Wirtschaftsgipfel 2021

Eine kritische Optimistin: Simone Menne ist Multiaufsichtsrätin, Präsidentin der US-Handelskammer in Deutschland und Galeristin.

(Foto: Friedrich Bungert)

Droht der deutschen Industrie der Ausverkauf? Wird sie den großen Wandel der nächsten Jahre schaffen? Eine Gesprächsrunde beim SZ-Wirtschaftsgipfel gibt Hoffnung.

Von Thomas Fromm, Berlin

Vorab schon mal das Wichtigste: Die deutsche Wirtschaft ist nicht am Ende, noch lange nicht. Sie hat eine Zukunft, vielleicht sogar eine richtig gute. Aber dafür wären einige Punkte zu beachten: Nicht immer alles gleich so negativ sehen und nicht bei jeder Kleinigkeit in tiefe Depressionen fallen. Nur mal so als Beispiel.

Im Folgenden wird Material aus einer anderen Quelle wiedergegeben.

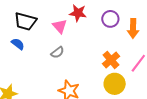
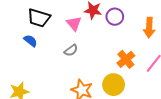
purple circle: (110, 19) -> (115, 17), moved
yellow circle: (115, 84) -> (114, 85), moved

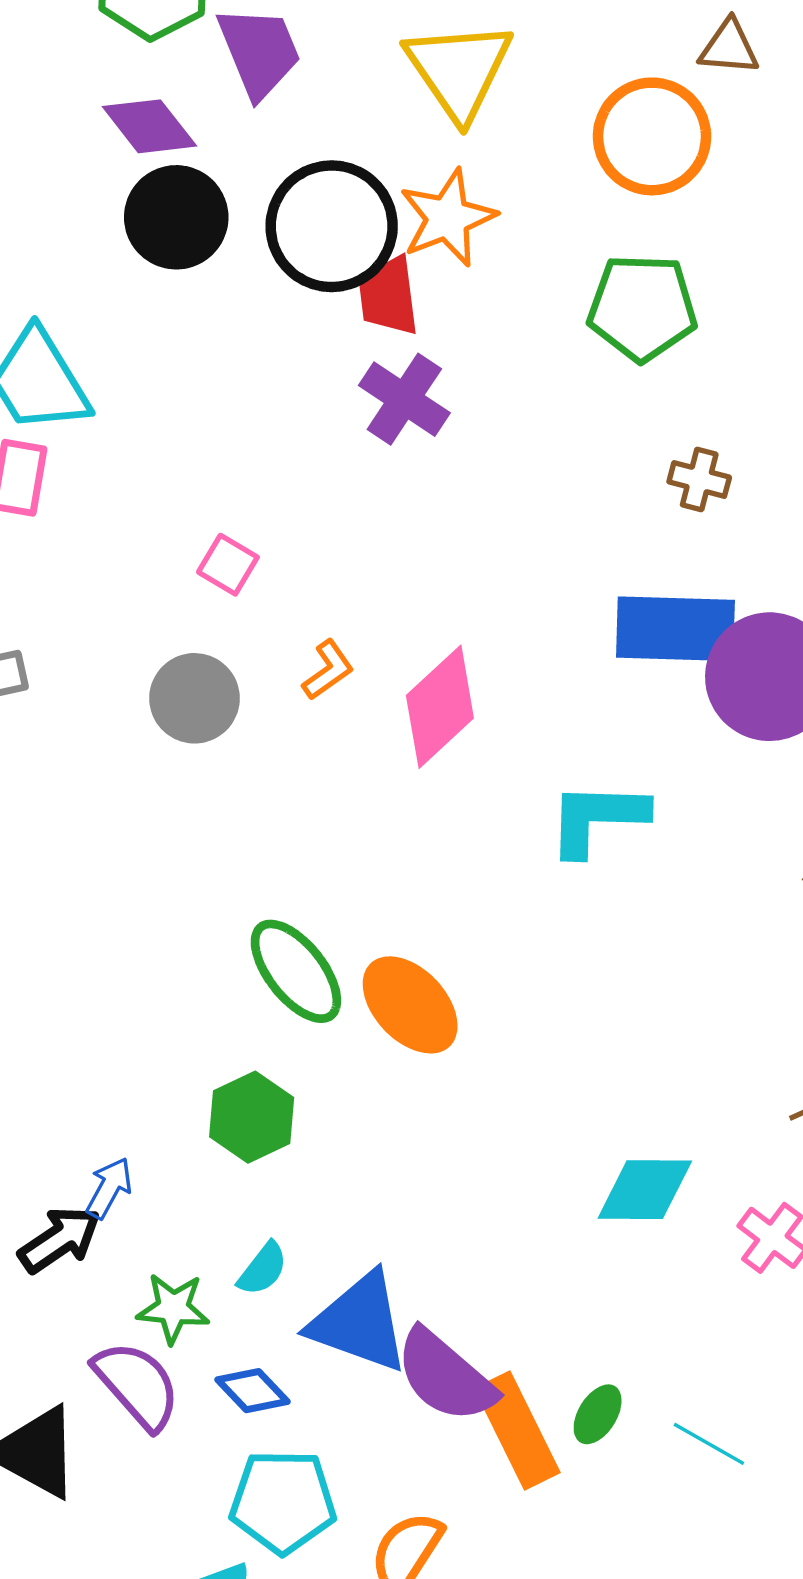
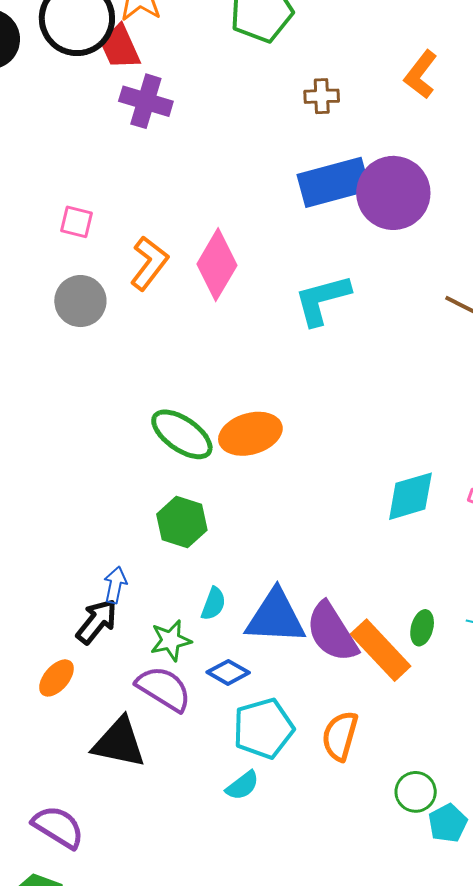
orange L-shape: (328, 670) -> (149, 263), size x1.5
orange ellipse: (410, 1005) -> (250, 434), turned -46
purple semicircle: (445, 1376) -> (332, 632), turned 34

Die, die solche Ratschläge gibt, ist Managerin, war Finanzchefin bei der Lufthansa, ist Multiaufsichtsrätin, Präsidentin der amerikanischen Handelskammer in Deutschland, sie betreibt eine Galerie und ist Mitglied der Grünen. Ein bisschen viel auf einmal? Passt irgendwie nicht zusammen? Doch doch, passt. Gerade in diesen Zeiten, wo es darum geht, die Dinge auch mal von der anderen Seite her zu denken.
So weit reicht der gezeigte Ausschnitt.